Nota do Editor de Motostory: “Conheci Josias Silveira no final da década de 70, quando meu pai começou a frequentar a redação de Duas Rodas e a fazer parte de algumas reportagens sobre o fora de estrada. Na edição  de outubro de 1979 eles fizeram juntos uma reportagem sobre a prática do “Trail – Os passeios Fora de Estrada” lá em Alphaville, Barueri.
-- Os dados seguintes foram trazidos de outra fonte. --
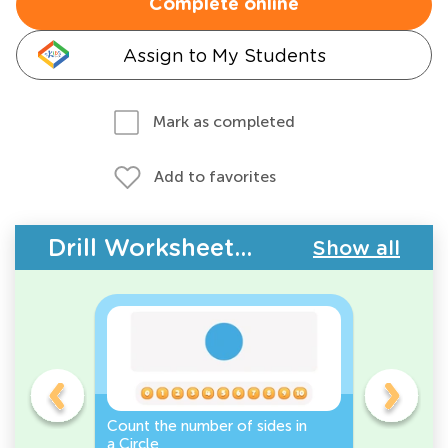
Complete online
Assign to My Students
Mark as completed
Add to favorites
Drill Worksheets - 2D Shapes
Show all
Count the number of sides in
2D Shape
e, or
a Circle
Discover 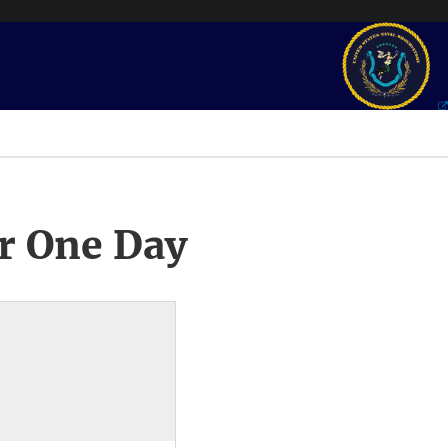
r One Day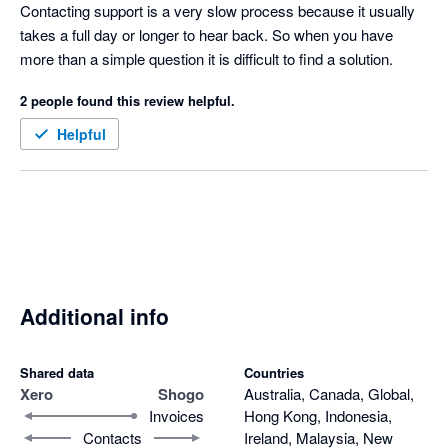
of a central sign on for accounting partners but I hear it is in the 
Contacting support is a very slow process because it usually 
road map so fingers crossed.  
takes a full day or longer to hear back. So when you have 
more than a simple question it is difficult to find a solution.
2 people found this review helpful.
Helpful
Additional info
Shared data
Countries
Xero
Shogo
Australia, Canada, Global,
Invoices
Hong Kong, Indonesia,
Contacts
Ireland, Malaysia, New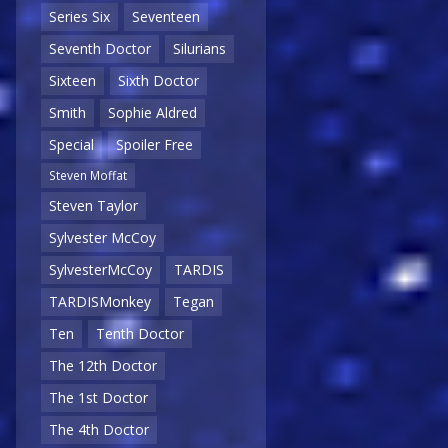
Series Six
Seventeen
Seventh Doctor
Silurians
Sixteen
Sixth Doctor
Smith
Sophie Aldred
Special
Spoiler Free
Steven Moffat
Steven Taylor
Sylvester McCoy
SylvesterMcCoy
TARDIS
TARDISMonkey
Tegan
Ten
Tenth Doctor
The 12th Doctor
The 1st Doctor
The 4th Doctor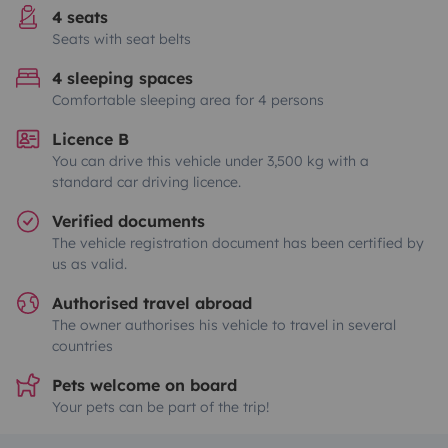
4 seats
Seats with seat belts
4 sleeping spaces
Comfortable sleeping area for 4 persons
Licence B
You can drive this vehicle under 3,500 kg with a
standard car driving licence.
Verified documents
The vehicle registration document has been certified by
us as valid.
Authorised travel abroad
The owner authorises his vehicle to travel in several
countries
Pets welcome on board
Your pets can be part of the trip!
Com eles na reportagem estavam o Carlinhos Bittencourt, o Bitencas, e o Julio Carone, ou Tio Julio. Era a primeira vez que o pai aparecia em uma reportagem de capa, impulsionada pela chegada da Yamaha TT 125 e da Honda FS 125, esta ultima criação do Eduardo Machado, o Dudu. Mas, estas são outras histórias. O fato é que o Motostory ganhou de presente um de meus primeiros mestres, o jornalista Josias Silveira, e suas deliciosas criações. Aproveitemos.
“Olhei pela janela e vi algo que viralizou, pelo menos em São Paulo. Um padeiro ambulante, que leva um enorme cesto de pães em uma moto. A padaria delivery também voltou a se popularizar com bicicletas, depois de décadas de desaparecimento.
Minha cabeça voltou no tempo, ainda mais que acabamos de passar o Dia das Crianças, e lembrei-me da minha primeira vez. Aliás, das minhas primeiras vezes. Fica calmo que o padeiro aparece lá pelo meio de mais esta história do Tio.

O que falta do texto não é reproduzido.